Je me suis toujours réfugiée près de la mer. Même petite, lorsque la vie m’étouffait, je courrais vers les falaises pour m’échapper. Là-haut, plus près des oiseaux que des hommes, je marchais en équilibre sur les pointes déchiquetées des rochers, au rythme des vagues qui indéfiniment s’écrasaient plus bas. Comme un battement de coeur, la mer me faisait avancer. Les albatros m’appelaient et je rêvais de m’en aller, loin, au-delà de l’horizon, là où s’enfuit chaque soir le soleil. Là où tout est n’est qu’ordre et beauté, luxe, calme et volupté.
Là-bas, sur la crête, il n’y avait que moi et ma mer.

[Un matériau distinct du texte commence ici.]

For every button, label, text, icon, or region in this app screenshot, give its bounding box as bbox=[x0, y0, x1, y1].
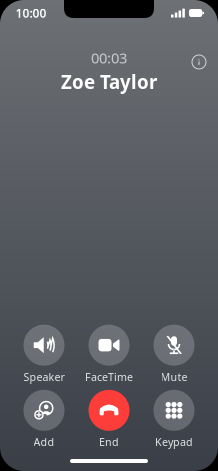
staticText: Speaker bbox=[24, 370, 64, 384]
staticText: Mute bbox=[160, 370, 188, 384]
button[interactable]: Keypad bbox=[143, 390, 205, 449]
staticText: Keypad bbox=[155, 435, 193, 449]
button[interactable]: Add call bbox=[13, 390, 75, 449]
staticText: Add bbox=[34, 435, 54, 449]
staticText: End bbox=[99, 435, 119, 449]
staticText: FaceTime bbox=[85, 370, 133, 384]
staticText: Zoe Taylor bbox=[61, 70, 157, 94]
button[interactable]: End call bbox=[78, 390, 140, 449]
button[interactable]: FaceTime bbox=[78, 325, 140, 384]
button[interactable]: Speaker bbox=[13, 325, 75, 384]
staticText: 00:03 bbox=[91, 48, 127, 68]
staticText: 10:00 bbox=[16, 5, 46, 21]
button[interactable]: Mute bbox=[143, 325, 205, 384]
button[interactable]: Call info bbox=[184, 47, 214, 77]
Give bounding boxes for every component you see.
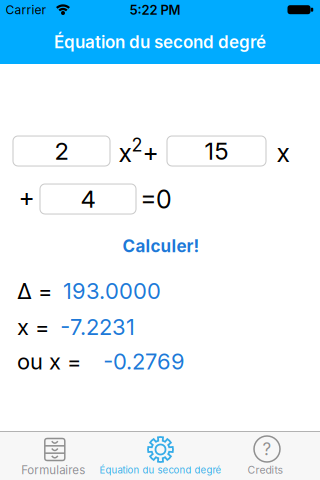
staticText: =0 <box>140 184 172 215</box>
button[interactable]: Équation du second degré <box>98 431 222 480</box>
button[interactable]: Formulaires <box>0 431 106 480</box>
staticText: ou x = <box>17 348 81 375</box>
staticText: ? <box>262 439 272 459</box>
staticText: 5:22 PM <box>130 2 180 18</box>
staticText: Carrier <box>6 3 46 17</box>
button[interactable]: ? <box>212 431 318 480</box>
staticText: 15 <box>204 136 228 166</box>
staticText: x2+ <box>118 134 158 168</box>
staticText: 4 <box>80 184 96 214</box>
staticText: -0.2769 <box>103 348 185 375</box>
staticText: 193.0000 <box>63 278 161 304</box>
button[interactable]: Coefficient 2 <box>13 136 110 166</box>
staticText: Équation du second degré <box>100 464 222 476</box>
staticText: -7.2231 <box>60 314 135 340</box>
staticText: Calculer! <box>122 236 200 256</box>
button[interactable]: Calculer! <box>122 236 200 256</box>
staticText: Équation du second degré <box>54 32 266 52</box>
staticText: Δ = <box>17 278 52 304</box>
staticText: x <box>276 138 290 168</box>
staticText: x = <box>17 314 49 340</box>
button[interactable]: Coefficient 4 <box>40 184 136 214</box>
staticText: Formulaires <box>21 463 85 477</box>
staticText: 2 <box>54 136 68 166</box>
staticText: Credits <box>248 464 284 476</box>
button[interactable]: Coefficient 15 <box>167 136 266 166</box>
staticText: + <box>18 183 34 213</box>
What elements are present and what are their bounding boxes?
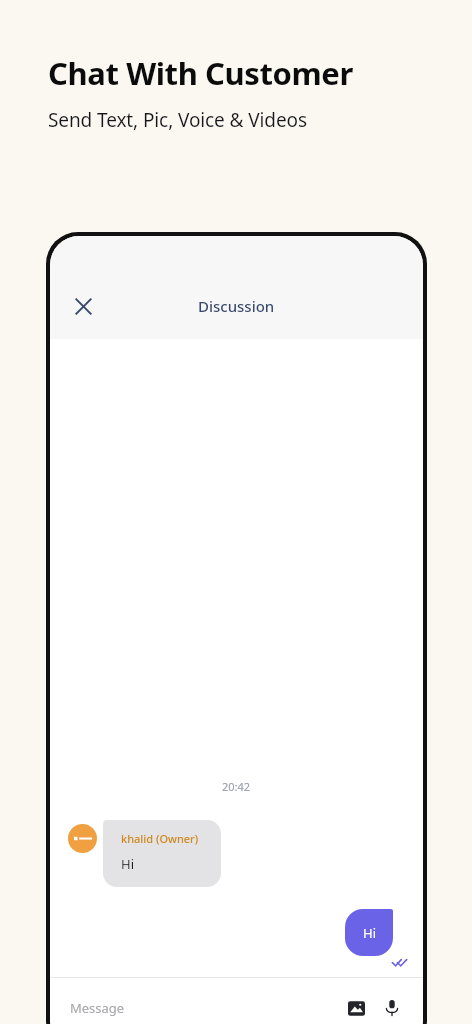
- button[interactable]: khalid (Owner): [68, 820, 423, 887]
- staticText: Chat With Customer: [48, 52, 353, 94]
- staticText: khalid (Owner): [121, 831, 199, 846]
- staticText: Send Text, Pic, Voice & Videos: [48, 107, 307, 133]
- button[interactable]: Hi: [345, 909, 393, 956]
- staticText: Hi: [121, 855, 134, 873]
- button[interactable]: Send picture: [339, 978, 373, 1024]
- button[interactable]: Record voice message: [377, 978, 407, 1024]
- button[interactable]: Close: [62, 285, 104, 327]
- button[interactable]: Message: [70, 978, 339, 1024]
- staticText: Hi: [363, 924, 376, 942]
- staticText: Message: [70, 999, 125, 1017]
- staticText: 20:42: [222, 779, 251, 794]
- staticText: Discussion: [198, 296, 275, 316]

Et puis un jour, il y eut quelqu’un sur mon chemin. Une petite fille en ciré jaune, posée sur la crête comme tombée du ciel, qui regardait la mer. Une petite fille, tout comme moi, qui voulait s’envoler. Une petite
fille, qui devint comme une soeur. Eva : Trois lettres pour une fille haute comme trois pommes. Eva, avec
qui je fis les 400 coups, si ce n’est-plus. Eva, une évidence. A partir de ce jour, nous avons tout vécu ensemble, main dans la main. Le collège, l’adolescence, les garçons, le lycée … Nous nous retrouvions inlassablement sur la crête pour parler, nos secrets disséminés au vent.
Mais un jour nous sommes parties, chacune de notre côté de la crête, vers d’autres horizons. Toujours en équilibre, toujours en mouvement, je continue à avancer sur le rythme lointain du fracas des vagues. Mais quelque soit le pays, quelque soit la mer, lorsque la vie me parait trop amère, je ferme les yeux et je repense à la crête, je repense à Eva, je repense à sa main qui serrait la mienne. J’entends sa voix qui me console, j’entends sa voix qui me rassure. Je ferme les yeux, et je m’eva-de.